◆ **The data**
▶
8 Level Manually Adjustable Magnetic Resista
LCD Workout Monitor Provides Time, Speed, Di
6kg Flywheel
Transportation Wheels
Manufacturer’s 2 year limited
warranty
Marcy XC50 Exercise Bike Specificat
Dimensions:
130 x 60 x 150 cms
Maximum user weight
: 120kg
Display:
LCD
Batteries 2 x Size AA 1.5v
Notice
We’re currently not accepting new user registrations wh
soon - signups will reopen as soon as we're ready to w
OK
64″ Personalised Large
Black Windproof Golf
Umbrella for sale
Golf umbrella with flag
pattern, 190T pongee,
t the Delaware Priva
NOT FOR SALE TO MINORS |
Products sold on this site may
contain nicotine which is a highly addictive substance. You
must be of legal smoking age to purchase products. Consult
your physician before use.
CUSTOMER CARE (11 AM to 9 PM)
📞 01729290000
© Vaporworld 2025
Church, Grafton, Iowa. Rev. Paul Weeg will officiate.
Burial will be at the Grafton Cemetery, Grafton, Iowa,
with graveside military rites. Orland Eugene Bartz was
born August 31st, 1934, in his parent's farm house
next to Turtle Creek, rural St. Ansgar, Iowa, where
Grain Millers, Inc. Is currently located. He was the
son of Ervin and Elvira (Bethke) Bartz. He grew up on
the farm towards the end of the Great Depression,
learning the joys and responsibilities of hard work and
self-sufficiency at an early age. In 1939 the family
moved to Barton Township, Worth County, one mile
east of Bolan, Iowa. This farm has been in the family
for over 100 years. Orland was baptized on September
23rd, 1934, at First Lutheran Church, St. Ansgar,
◀
▶
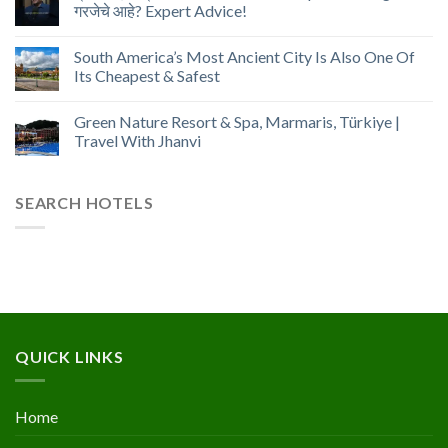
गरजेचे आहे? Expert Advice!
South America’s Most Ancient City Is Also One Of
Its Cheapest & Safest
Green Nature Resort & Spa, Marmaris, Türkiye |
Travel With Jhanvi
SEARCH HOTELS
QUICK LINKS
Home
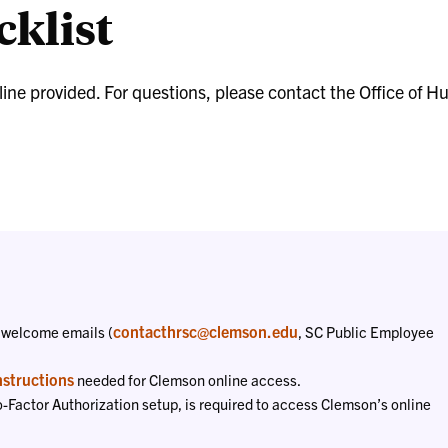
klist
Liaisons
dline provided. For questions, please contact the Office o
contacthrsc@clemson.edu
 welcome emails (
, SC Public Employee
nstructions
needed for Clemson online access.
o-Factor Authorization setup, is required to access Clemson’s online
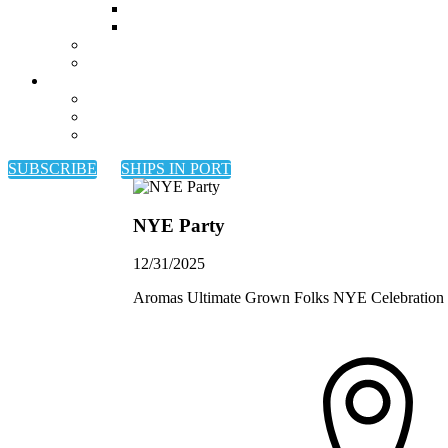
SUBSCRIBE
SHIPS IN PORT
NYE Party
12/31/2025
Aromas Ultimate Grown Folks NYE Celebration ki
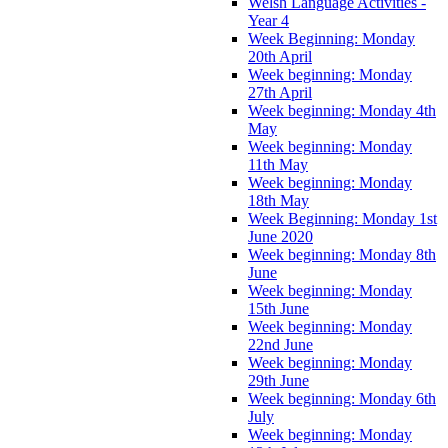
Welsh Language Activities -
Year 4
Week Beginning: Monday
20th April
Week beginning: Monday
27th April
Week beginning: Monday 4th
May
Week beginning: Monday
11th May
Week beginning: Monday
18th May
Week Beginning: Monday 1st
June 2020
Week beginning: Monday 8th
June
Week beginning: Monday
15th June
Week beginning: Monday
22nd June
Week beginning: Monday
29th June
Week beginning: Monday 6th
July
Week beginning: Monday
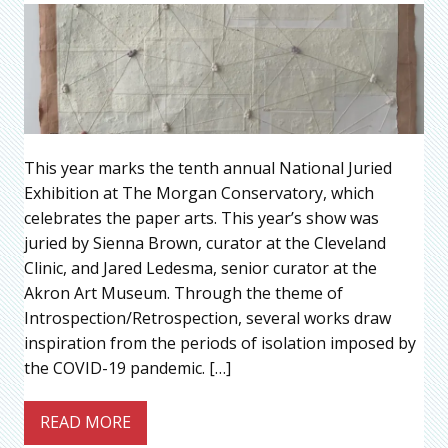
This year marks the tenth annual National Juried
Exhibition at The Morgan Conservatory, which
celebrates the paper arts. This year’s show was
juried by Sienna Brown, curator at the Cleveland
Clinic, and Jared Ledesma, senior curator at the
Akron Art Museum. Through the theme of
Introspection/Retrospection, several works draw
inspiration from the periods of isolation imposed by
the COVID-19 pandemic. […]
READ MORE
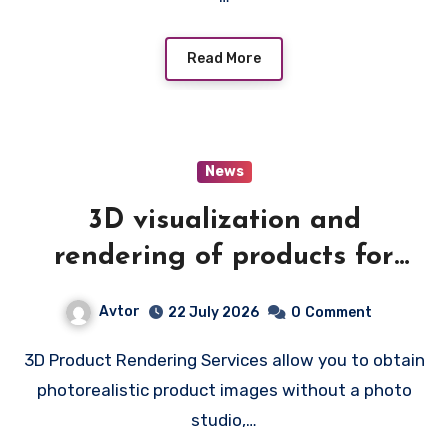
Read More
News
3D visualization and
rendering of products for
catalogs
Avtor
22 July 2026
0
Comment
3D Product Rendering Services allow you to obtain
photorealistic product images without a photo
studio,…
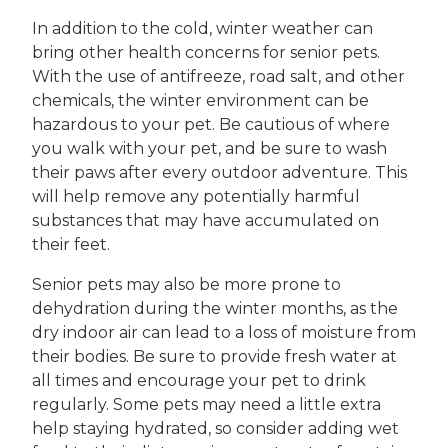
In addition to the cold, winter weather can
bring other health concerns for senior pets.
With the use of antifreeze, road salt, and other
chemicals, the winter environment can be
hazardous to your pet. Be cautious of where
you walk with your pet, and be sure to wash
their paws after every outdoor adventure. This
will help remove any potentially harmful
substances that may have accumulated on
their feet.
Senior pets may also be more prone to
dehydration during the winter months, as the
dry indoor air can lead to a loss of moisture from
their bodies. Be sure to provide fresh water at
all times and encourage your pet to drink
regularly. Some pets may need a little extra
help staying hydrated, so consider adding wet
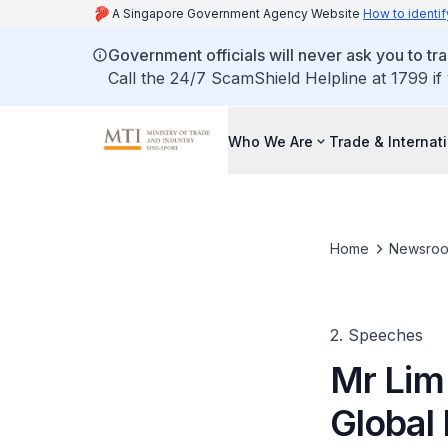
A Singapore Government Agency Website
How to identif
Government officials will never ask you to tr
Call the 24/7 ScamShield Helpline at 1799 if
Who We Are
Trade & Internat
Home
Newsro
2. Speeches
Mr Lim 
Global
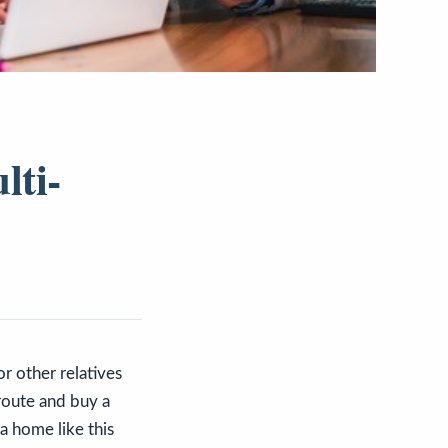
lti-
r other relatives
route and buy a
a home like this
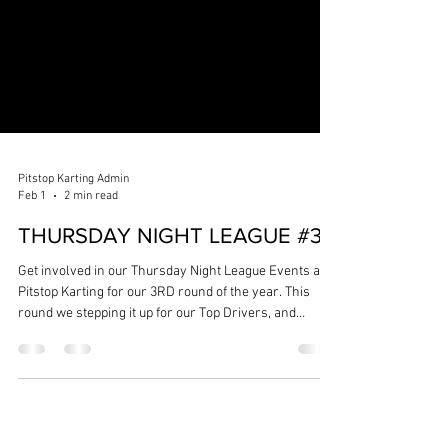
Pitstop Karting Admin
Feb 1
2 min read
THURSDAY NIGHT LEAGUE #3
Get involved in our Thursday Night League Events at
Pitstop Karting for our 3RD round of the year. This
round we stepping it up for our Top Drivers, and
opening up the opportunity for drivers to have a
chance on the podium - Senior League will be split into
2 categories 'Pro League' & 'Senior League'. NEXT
◀
Once you find the line with "opening up the" above, print it and every line after it up to and including the line with "2 categories 'Pro", exactly as written and nothing else.

opening up the opportunity for drivers to have a
chance on the podium - Senior League will be split into
2 categories 'Pro League' & 'Senior League'. NEXT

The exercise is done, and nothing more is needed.